Vikings trade footballs for shovels

The Vikings volunteered their time and money Friday to construct a school playground in a rough Twin Cities-area neighborhood. They turned an area that a school official called "pathetic" into revived lot for children's fun.

Vikings mascot Viktor stood atop a mountain of mulch in full mascot uniform and starting shoveling the product on down the pile. Joining him on the mountain were other players.

A few first downs away were the vice presidents of the franchise assembling a purple plastic slide. In the middle of the playground was team owner/president Mark Wilf, working alongside other players and staff. On Friday, Viktor was the only Viking still in game-day uniform. Executives shed their suits and players replaced their jerseys. All were wearing t-shirts designed for a day of building a playground for Crest View Elementary School.

"I think it's just gotten better and better every year. This is a great venue," head coach Brad Childress said after the annual playground construction was completed, this time in Brooklyn Park. "It's a little more spread out. It's always diverse.
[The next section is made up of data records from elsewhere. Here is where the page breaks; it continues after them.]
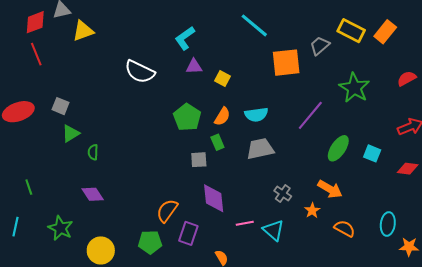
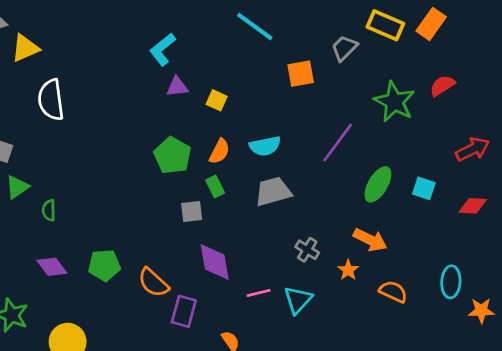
orange square: (286, 63) -> (301, 74), size x0.7
white semicircle: (140, 72) -> (51, 100), moved, turned 60
red semicircle: (407, 79) -> (442, 86), moved
orange semicircle: (167, 211) -> (153, 283), turned -80
cyan triangle: (274, 230) -> (298, 300), turned 35
green pentagon: (150, 242) -> (104, 265), moved

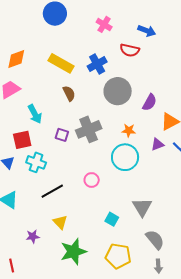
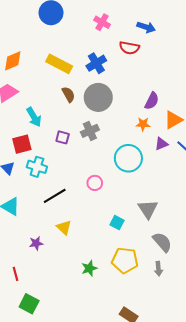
gray circle: (118, 91) -> (98, 97), moved
gray cross: (89, 129) -> (90, 131), size x0.7
orange star: (129, 130) -> (143, 124), moved
green star: (73, 252) -> (89, 268), moved, size x0.6
gray arrow: (158, 266) -> (158, 269), moved

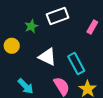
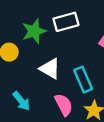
green star: (31, 26) -> (34, 31), size x1.5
We've got a bunch of diversity on our team, from people and characters."

More than 250 volunteers, including employees from team sponsor Toro and KaBOOM!, an organization devoted to building play areas, banded together to erect a large playground, plant trees in excess of 10 feet tall, assemble wooden benches and put a fresh coach of paint on existing soccer goals and basketball poles.

"It's just great to be out here, just helping out the community and knowing that we can make these kids happy is a big plus," said wide receiver Sidney Rice, who joined offensive lineman Steve Hutchinson and receiver Jaymar Johnson to paint a soccer goal.

Rice was a big attraction to the kids who later joined in the ceremony. He posed for pictures and autographed paper and t-shirts alike. It was a bit of a different element than the one he is used to when it comes to community work.

"I like going to the children's hospital. I've visited Gillette, me and a couple of the other players, before the OTAs started," he said. "It was a great opportunity for me and the rest of my guys, just being in there. Seeing the patients in the room when they're coming out of surgery, it just brightens up their day so much. We're just glad we're able to be a part of that. We're blessed."

Last year, all 53 players on the Vikings' active roster participated in some form of community volunteering through the team's programs. On Friday, at least that many on their expanded offseason roster were helping out.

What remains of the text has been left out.